Introduction

Aims

The aim of this session is to introduce you to good programming practice and the use of R Markdown for creating reproducible analyses.

Learning outcomes

The successful student will be able to:

  • Organise and document code effectively.
  • Follow good practice in code styling.
  • Create simple R Markdown documents.
  • Control the behaviour of code chunks.

Reproducibility is good scientific practice

Analysis workflows should conform to the same practices as lab projects and notebooks: structured and documented pipelines.

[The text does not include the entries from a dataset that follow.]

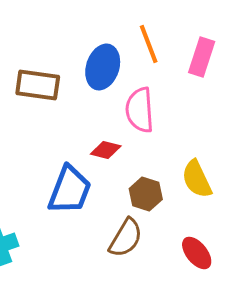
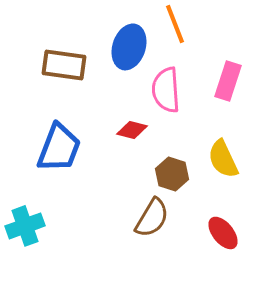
pink rectangle: (202, 57) -> (228, 81), moved
blue trapezoid: (70, 190) -> (59, 148), moved

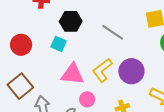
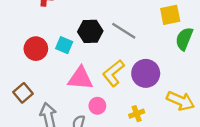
black hexagon: (71, 21) -> (90, 31), moved
red circle: (21, 45) -> (36, 49), moved
brown square: (20, 86) -> (23, 93), size x0.7

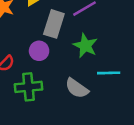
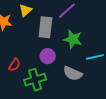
purple circle: (39, 51) -> (48, 56), moved

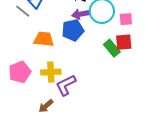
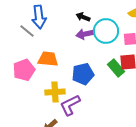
blue pentagon: (73, 30) -> (83, 74), moved
pink pentagon: (20, 72) -> (24, 70), moved

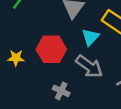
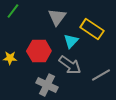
gray cross: (61, 91) -> (47, 85), size x1.5

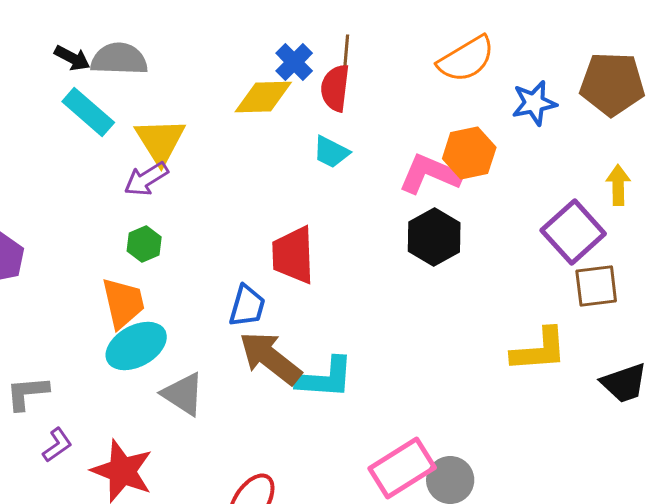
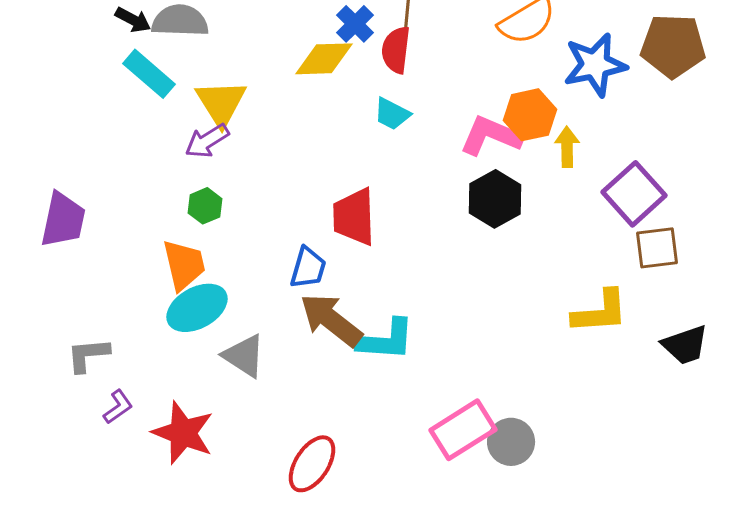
blue star: (534, 103) -> (595, 65), size x1.4
yellow arrow: (618, 185) -> (567, 147), moved

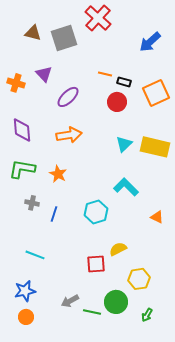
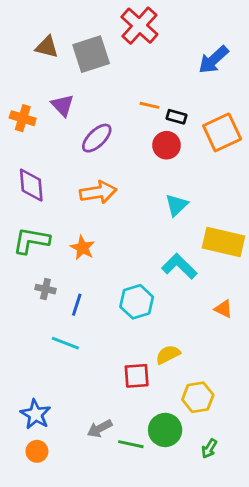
yellow rectangle: (155, 147) -> (223, 242), moved
cyan line: (35, 255) -> (65, 343), moved
blue star: (25, 291) -> (36, 414), turned -30

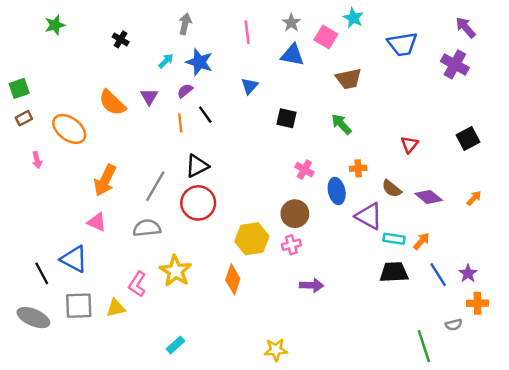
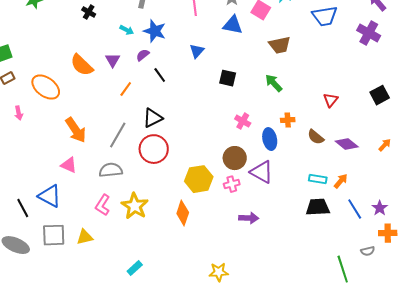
cyan arrow: (166, 61) -> (127, 30), turned 72
orange line: (180, 123) -> (126, 89), moved, turned 42
orange arrow: (105, 180) -> (76, 130), turned -60
purple triangle: (369, 216) -> (262, 172), moved
pink L-shape: (137, 284) -> (103, 205), moved

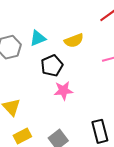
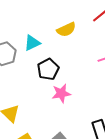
yellow semicircle: (74, 41) -> (66, 30), moved

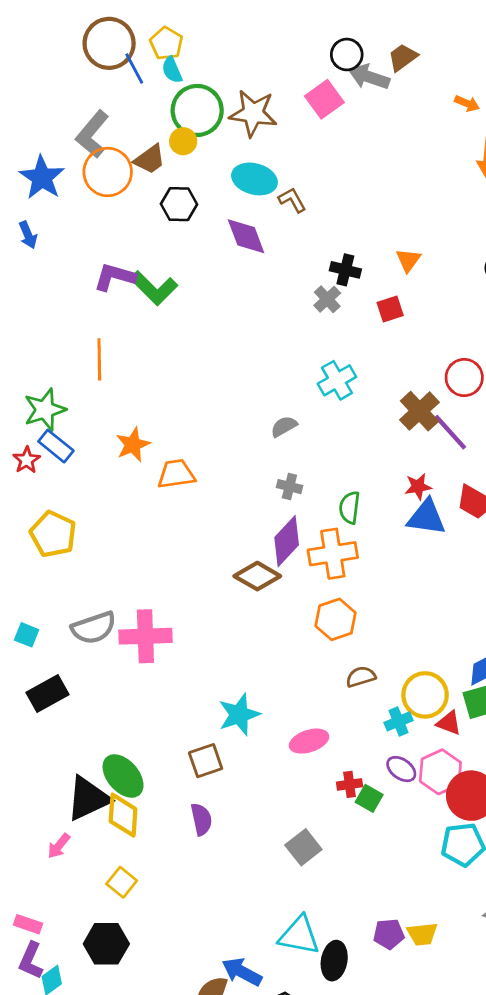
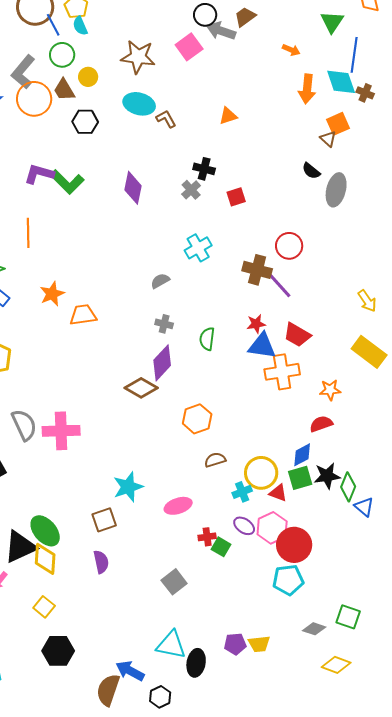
green circle: (197, 110) -> (62, 55), moved, size x0.7
brown trapezoid: (150, 159) -> (64, 90), turned 95
purple diamond: (246, 236) -> (133, 188), moved, turned 32
orange triangle: (408, 260) -> (228, 116), moved, turned 36
brown cross: (419, 411) -> (257, 270), turned -32
orange cross: (333, 554) -> (282, 372), moved
gray semicircle: (94, 628) -> (24, 425), turned -96
black hexagon: (106, 944) -> (58, 651), moved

  • Is best practice, important in research collaboration and mandatory in many industry settings.
  • Will likely become mandatory for science publication and funding.
  • Will ultimately make your life much easier.
  • Requires time, diligence and practice.
  • Has ‘impact’.

Reproducibility is a continuum - some is better than none:

  • Organise your project (directory structure). See Workshop 1.
  • Script everything.
  • Organise code into sections.
  • Code formatting and style.
  • Code ‘algorithmically’ / ‘algebraically’.
  • Document your code with comments.
  • Modularise your code by writing functions. See Workshop 1.
  • Use R Markdown (Allaire et al. 2019; Xie, Allaire, and Grolemund 2018). See Workshop 4 and Workshop 5
  • Collaboration and Version control: Git and GitHub (not covered in this module but see Bryan (2018)).

Ask yourself:

  • Readability - Could future you or others understand what you did and why? Could you repeat?
  • Reproducibility - Could you (or others) recreate everything from data import to results communication?
  • Version control - Could you collaborate on code with others? Could you track code development.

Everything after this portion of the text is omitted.